Ci sono i campi bianchi, coperti di brina gelata
e degli alberi solitari e spogli tanto strani;
una luce pallida che non svela nemmeno le ombre
e quattro occhi che se vedono, beh, quantomeno mi ignorano.

Chissà i tuoi cosa farebbero,
se fossi qui con me su questo treno:
io non mi accorgerei certo della brina o del cielo,
ma farei comunque come ora: respirerei la bellezza per tenere in vita l’amor terreno.

Potremmo viaggiare a lungo,
circondati da un paesaggio che scorre svelto,
cullati nel vagone, ci ameremmo con gli sguardi e con i sospiri.

Dentro il tunnel, quando la luce se ne va,
potrei baciarti le labbra e sfiorarti il seno con la mano,
potrei annusarti il collo e confessarti dolce: ”amore ti amo”.

Invece sono qui.

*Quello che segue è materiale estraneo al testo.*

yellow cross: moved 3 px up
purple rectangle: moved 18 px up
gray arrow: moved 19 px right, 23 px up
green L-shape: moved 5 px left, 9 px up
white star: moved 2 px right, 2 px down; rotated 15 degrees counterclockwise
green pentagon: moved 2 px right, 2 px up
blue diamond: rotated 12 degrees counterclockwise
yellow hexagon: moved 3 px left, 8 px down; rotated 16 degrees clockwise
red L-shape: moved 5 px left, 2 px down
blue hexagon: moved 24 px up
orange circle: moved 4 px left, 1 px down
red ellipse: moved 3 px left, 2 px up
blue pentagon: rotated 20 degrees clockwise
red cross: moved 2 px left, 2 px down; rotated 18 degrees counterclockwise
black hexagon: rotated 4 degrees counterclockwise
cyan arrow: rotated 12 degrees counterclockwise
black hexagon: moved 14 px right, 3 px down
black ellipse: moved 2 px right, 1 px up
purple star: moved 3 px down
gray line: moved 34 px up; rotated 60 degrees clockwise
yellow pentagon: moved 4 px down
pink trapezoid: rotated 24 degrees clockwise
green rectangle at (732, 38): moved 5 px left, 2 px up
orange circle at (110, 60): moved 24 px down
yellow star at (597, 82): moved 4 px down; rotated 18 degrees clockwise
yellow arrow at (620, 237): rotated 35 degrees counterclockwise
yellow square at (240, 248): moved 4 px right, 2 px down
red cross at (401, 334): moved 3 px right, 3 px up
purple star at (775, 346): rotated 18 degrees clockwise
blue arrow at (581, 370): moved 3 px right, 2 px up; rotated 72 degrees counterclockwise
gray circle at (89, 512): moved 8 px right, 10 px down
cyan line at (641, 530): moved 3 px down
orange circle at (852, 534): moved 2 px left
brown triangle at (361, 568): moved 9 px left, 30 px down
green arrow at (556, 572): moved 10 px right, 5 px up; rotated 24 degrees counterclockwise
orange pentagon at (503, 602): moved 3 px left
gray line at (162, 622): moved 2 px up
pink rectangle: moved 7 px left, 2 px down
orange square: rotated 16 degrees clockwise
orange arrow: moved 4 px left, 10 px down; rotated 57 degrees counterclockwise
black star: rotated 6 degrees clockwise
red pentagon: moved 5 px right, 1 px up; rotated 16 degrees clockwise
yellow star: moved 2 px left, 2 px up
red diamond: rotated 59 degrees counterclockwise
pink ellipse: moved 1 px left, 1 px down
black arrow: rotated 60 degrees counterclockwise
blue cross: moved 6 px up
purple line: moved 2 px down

Senza Dio e senza te,
con un biglietto del treno in tasca ed una biro in mano
e con gli occhi che bruciano
a furia di sognare di un amore lontano.

The travel by train

There are the white fields, covered with icy frost,
and the lonely trees so bare and so odd;
a dim light that doesn’t even reveal the shadows
and four eyes that don’t care much about me.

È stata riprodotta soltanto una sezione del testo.